# ACTIVITY
Whenever the word "Committee" appears in a line of the listing, copy that line.

# RECORDS FOR THIS EXERCISE
○ ○ ○
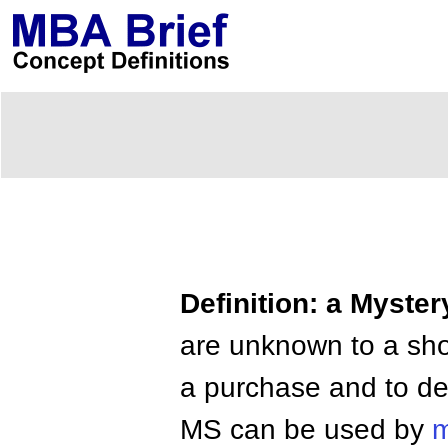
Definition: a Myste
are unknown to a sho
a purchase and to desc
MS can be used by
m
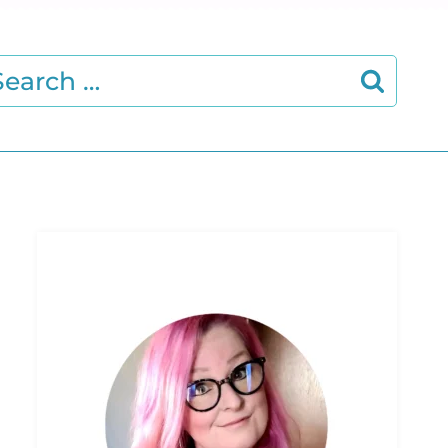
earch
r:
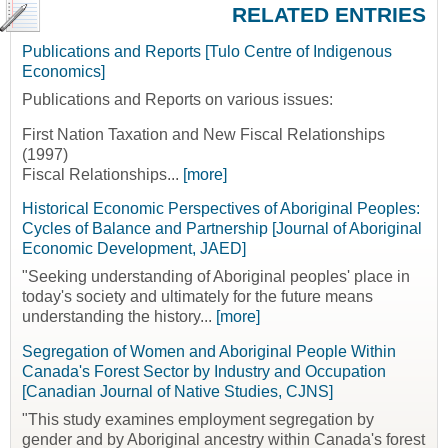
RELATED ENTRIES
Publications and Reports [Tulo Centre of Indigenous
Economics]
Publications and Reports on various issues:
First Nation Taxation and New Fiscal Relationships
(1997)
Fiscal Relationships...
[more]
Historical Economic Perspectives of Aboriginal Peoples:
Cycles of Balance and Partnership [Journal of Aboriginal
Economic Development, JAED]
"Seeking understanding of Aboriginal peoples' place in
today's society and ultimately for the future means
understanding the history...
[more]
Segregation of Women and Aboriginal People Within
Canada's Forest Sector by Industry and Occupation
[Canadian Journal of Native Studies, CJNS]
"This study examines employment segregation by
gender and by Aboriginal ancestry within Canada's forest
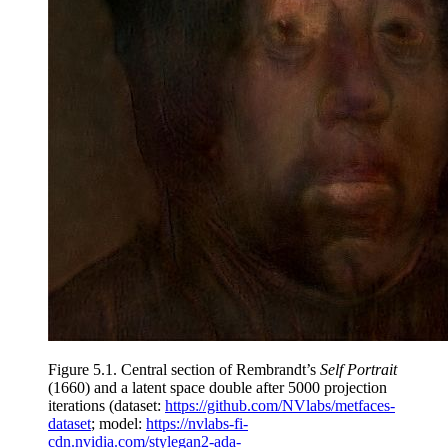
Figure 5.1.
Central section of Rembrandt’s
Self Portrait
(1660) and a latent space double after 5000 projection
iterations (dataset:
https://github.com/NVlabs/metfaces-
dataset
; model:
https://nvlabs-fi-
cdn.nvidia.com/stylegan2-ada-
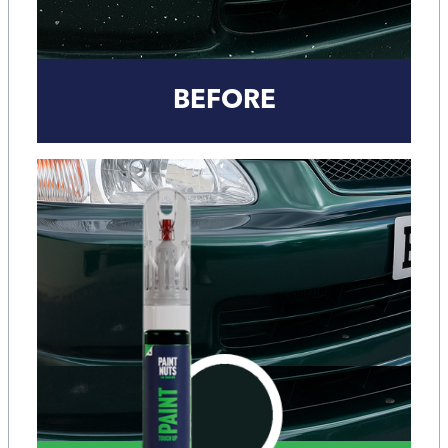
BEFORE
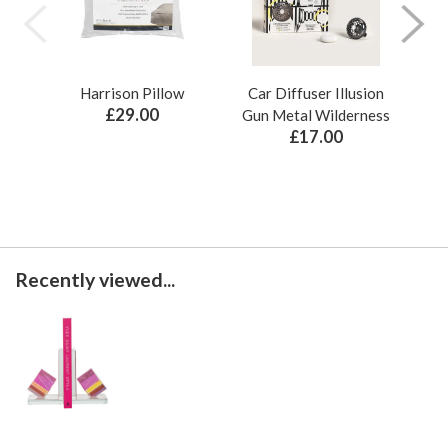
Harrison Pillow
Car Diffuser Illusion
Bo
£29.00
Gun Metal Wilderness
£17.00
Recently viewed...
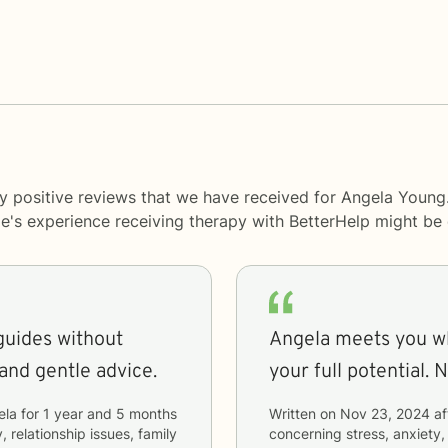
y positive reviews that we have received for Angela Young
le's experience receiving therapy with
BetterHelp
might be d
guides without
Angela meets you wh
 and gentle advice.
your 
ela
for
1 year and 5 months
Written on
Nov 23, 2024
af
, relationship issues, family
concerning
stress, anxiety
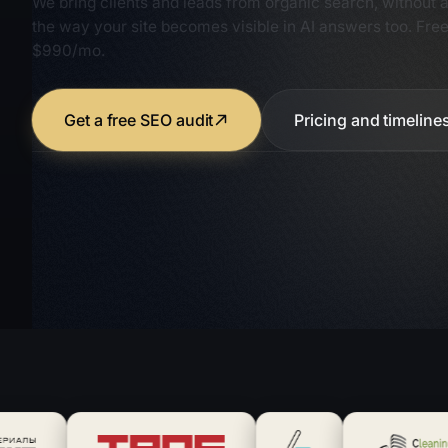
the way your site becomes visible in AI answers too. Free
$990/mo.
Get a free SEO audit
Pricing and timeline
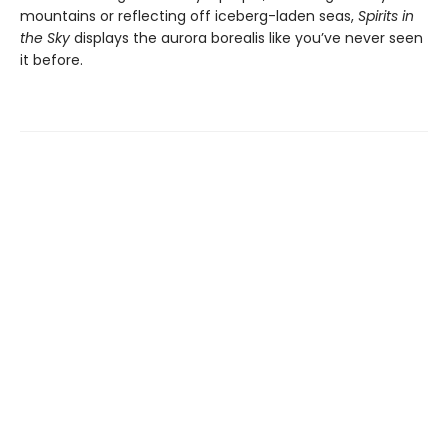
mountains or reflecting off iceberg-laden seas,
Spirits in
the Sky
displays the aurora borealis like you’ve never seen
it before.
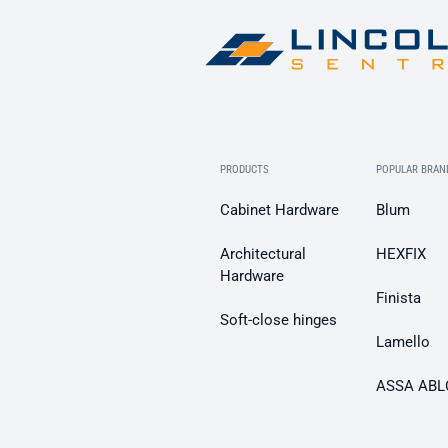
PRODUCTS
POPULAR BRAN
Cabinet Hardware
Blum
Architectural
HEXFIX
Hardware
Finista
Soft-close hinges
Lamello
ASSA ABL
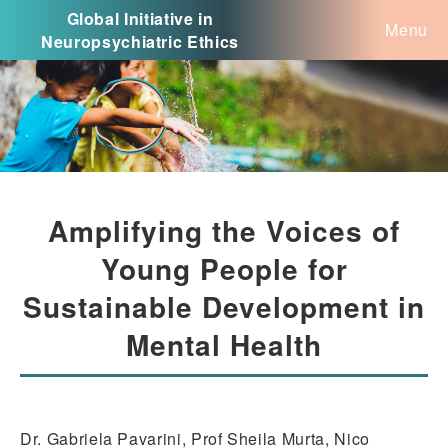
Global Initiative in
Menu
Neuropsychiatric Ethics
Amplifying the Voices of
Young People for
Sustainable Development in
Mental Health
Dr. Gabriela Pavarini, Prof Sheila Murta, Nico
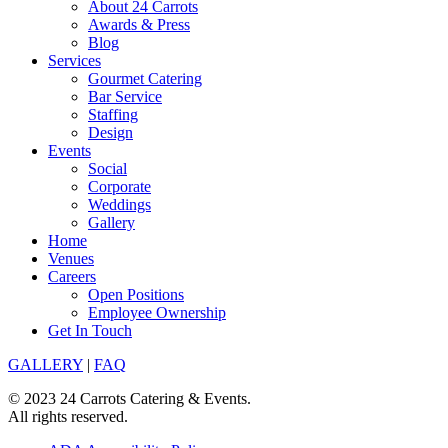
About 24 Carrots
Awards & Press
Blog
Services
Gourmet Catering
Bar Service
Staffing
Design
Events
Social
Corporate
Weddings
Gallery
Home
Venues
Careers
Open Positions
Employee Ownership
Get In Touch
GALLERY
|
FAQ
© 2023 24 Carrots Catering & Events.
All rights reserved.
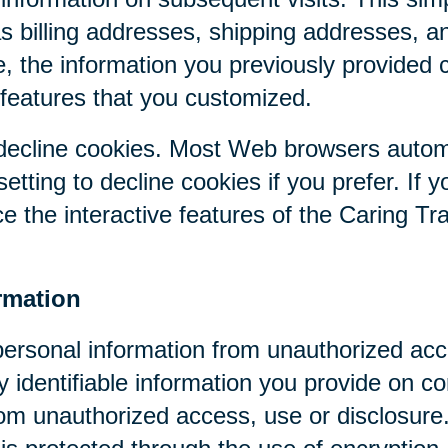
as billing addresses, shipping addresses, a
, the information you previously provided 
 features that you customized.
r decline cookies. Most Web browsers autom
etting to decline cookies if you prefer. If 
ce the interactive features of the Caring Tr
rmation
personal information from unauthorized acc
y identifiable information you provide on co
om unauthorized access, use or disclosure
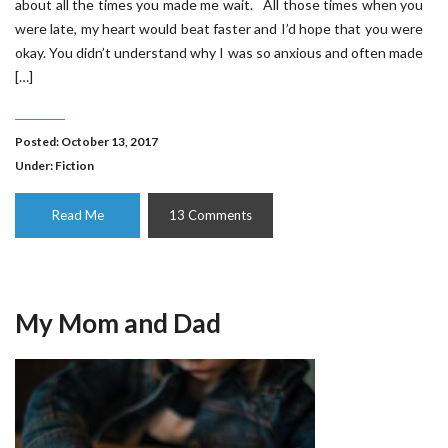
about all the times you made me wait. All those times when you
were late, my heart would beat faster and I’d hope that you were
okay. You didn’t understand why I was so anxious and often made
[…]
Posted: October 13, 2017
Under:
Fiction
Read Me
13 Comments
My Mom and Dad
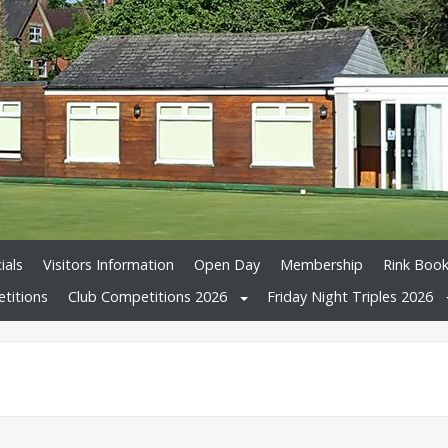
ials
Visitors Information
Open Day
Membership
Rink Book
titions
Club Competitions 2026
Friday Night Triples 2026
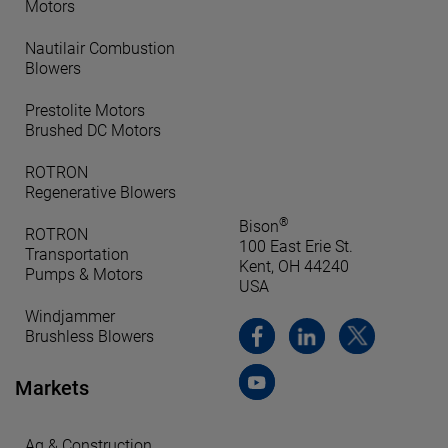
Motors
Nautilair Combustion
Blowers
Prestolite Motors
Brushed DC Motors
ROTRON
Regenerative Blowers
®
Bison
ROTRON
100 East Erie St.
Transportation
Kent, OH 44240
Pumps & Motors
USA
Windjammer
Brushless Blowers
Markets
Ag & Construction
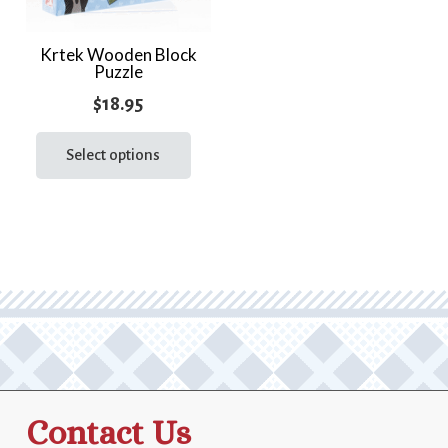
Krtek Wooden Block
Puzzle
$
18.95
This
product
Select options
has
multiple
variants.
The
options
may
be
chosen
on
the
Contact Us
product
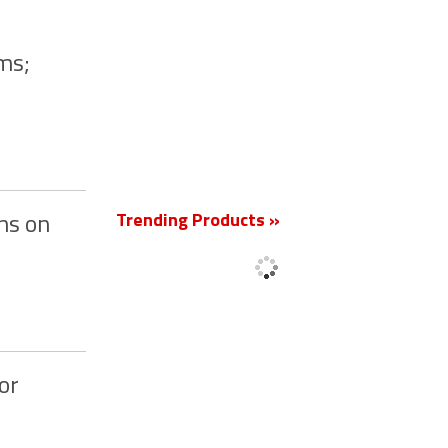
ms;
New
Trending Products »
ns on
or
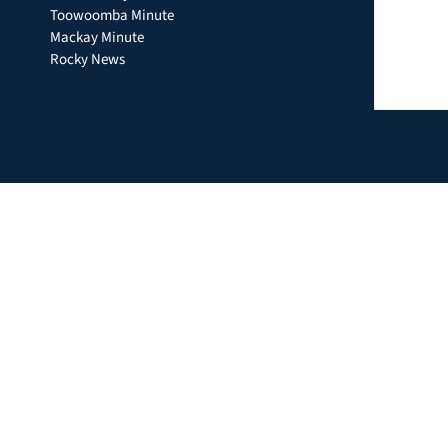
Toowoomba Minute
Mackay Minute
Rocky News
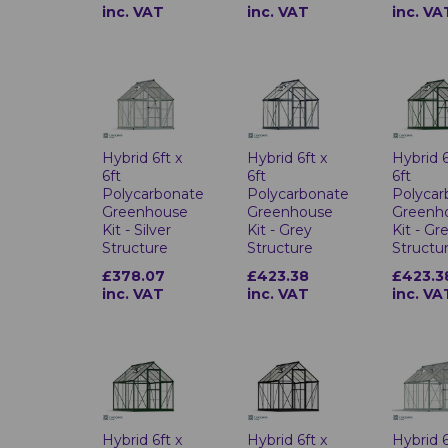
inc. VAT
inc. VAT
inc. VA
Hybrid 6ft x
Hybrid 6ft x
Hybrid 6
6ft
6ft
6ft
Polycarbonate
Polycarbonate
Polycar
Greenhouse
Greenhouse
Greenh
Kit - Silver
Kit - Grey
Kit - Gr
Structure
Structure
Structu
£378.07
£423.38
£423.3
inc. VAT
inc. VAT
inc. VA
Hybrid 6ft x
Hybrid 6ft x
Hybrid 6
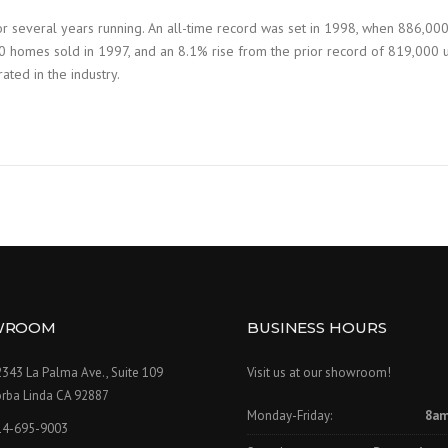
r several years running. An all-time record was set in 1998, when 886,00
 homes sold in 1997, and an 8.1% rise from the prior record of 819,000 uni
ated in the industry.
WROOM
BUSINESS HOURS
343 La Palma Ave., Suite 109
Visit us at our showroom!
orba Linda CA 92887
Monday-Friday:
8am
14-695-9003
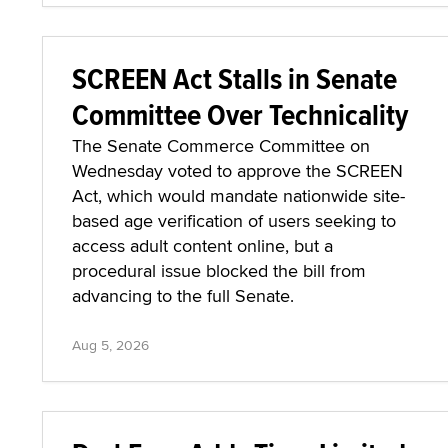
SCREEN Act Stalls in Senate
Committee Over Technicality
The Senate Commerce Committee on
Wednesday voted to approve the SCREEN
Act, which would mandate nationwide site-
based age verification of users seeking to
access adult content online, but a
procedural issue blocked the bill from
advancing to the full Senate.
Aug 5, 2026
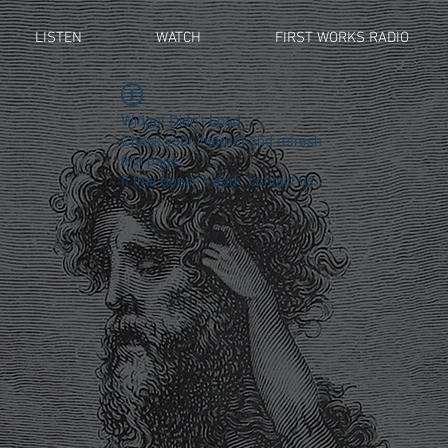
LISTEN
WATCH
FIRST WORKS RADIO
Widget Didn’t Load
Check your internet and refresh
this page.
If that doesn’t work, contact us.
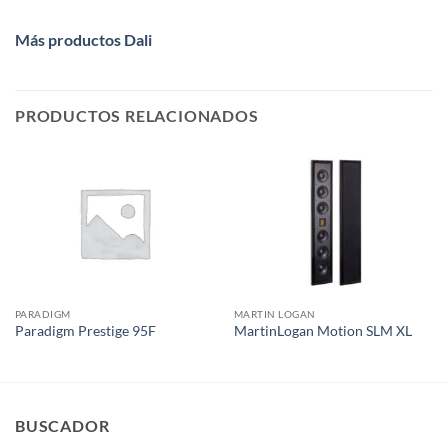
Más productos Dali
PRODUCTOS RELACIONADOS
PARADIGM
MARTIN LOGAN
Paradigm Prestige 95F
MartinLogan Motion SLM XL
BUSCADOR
○ ○ ○
# RESULT
Committee Over Technicality
The Senate Commerce Committee on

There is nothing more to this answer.